Task statement: Where the line containing "PR Account Executive @ TOTAL PR" appears, start repeating, and continue exactly through the last line below, adding nothing. Include no pictures.
┌─ Task material
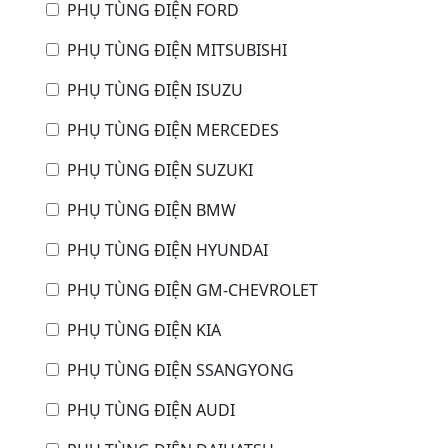
PHỤ TÙNG ĐIỆN FORD
PHỤ TÙNG ĐIỆN MITSUBISHI
PHỤ TÙNG ĐIỆN ISUZU
PHỤ TÙNG ĐIỆN MERCEDES
PHỤ TÙNG ĐIỆN SUZUKI
PHỤ TÙNG ĐIỆN BMW
PHỤ TÙNG ĐIỆN HYUNDAI
PHỤ TÙNG ĐIỆN GM-CHEVROLET
PHỤ TÙNG ĐIỆN KIA
PHỤ TÙNG ĐIỆN SSANGYONG
PHỤ TÙNG ĐIỆN AUDI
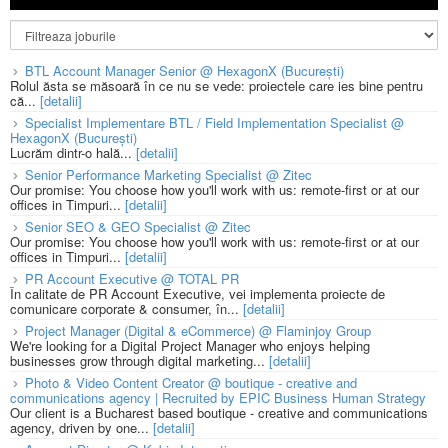
BTL Account Manager Senior @ HexagonX (București)
Rolul ăsta se măsoară în ce nu se vede: proiectele care ies bine pentru
că...
[detalii]
Specialist Implementare BTL / Field Implementation Specialist @
HexagonX (București)
Lucrăm dintr-o hală...
[detalii]
Senior Performance Marketing Specialist @ Zitec
Our promise: You choose how you'll work with us: remote-first or at our
offices in Timpuri...
[detalii]
Senior SEO & GEO Specialist @ Zitec
Our promise: You choose how you'll work with us: remote-first or at our
offices in Timpuri...
[detalii]
PR Account Executive @ TOTAL PR
În calitate de PR Account Executive, vei implementa proiecte de
comunicare corporate & consumer, în...
[detalii]
Project Manager (Digital & eCommerce) @ Flaminjoy Group
We're looking for a Digital Project Manager who enjoys helping
businesses grow through digital marketing...
[detalii]
Photo & Video Content Creator @ boutique - creative and
communications agency | Recruited by EPIC Business Human Strategy
Our client is a Bucharest based boutique - creative and communications
agency, driven by one...
[detalii]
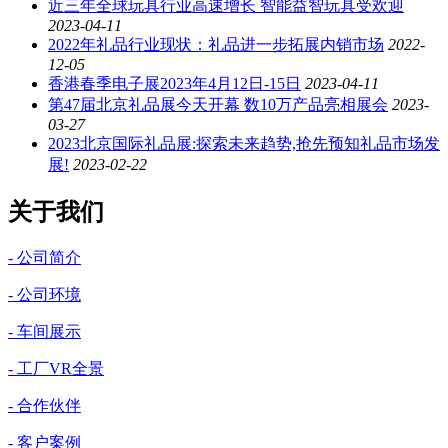
近三年全球玩具行业高速增长 智能益智玩具受欢迎
2023-04-11
2022年礼品行业现状：礼品进一步拓展内销市场
2022-
12-05
香港春季电子展2023年4月12日-15日
2023-04-11
第47届北京礼品展今天开幕 数10万产品亮相展会
2023-
03-27
2023北京国际礼品展:探索未来趋势,抢先预知礼品市场发
展!
2023-02-22
关于我们
- 公司简介
- 公司环境
- 车间展示
- 工厂VR全景
- 合作伙伴
- 客户案例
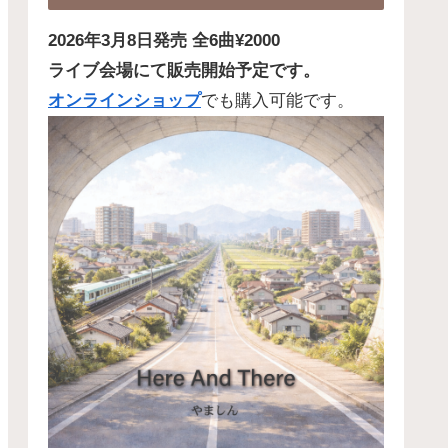
2026年3月8日発売 全6曲¥2000
ライブ会場にて販売開始予定です。
オンラインショップ
でも購入可能です。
└─
Response:
PR Account Executive @ TOTAL PR
În calitate de PR Account Executive, vei implementa proiecte de
comunicare corporate & consumer, în...
[detalii]
Project Manager (Digital & eCommerce) @ Flaminjoy Group
We're looking for a Digital Project Manager who enjoys helping
businesses grow through digital marketing...
[detalii]
Photo & Video Content Creator @ boutique - creative and
communications agency | Recruited by EPIC Business Human Strategy
Our client is a Bucharest based boutique - creative and communications
agency, driven by one...
[detalii]
近三年全球玩具行业高速增长 智能益智玩具受欢迎
2023-04-11
2022年礼品行业现状：礼品进一步拓展内销市场
2022-
12-05
香港春季电子展2023年4月12日-15日
2023-04-11
第47届北京礼品展今天开幕 数10万产品亮相展会
2023-
03-27
2023北京国际礼品展:探索未来趋势,抢先预知礼品市场发
展!
2023-02-22
关于我们
- 公司简介
- 公司环境
- 车间展示
- 工厂VR全景
- 合作伙伴
- 客户案例
2026年3月8日発売 全6曲¥2000
ライブ会場にて販売開始予定です。
オンラインショップ
でも購入可能です。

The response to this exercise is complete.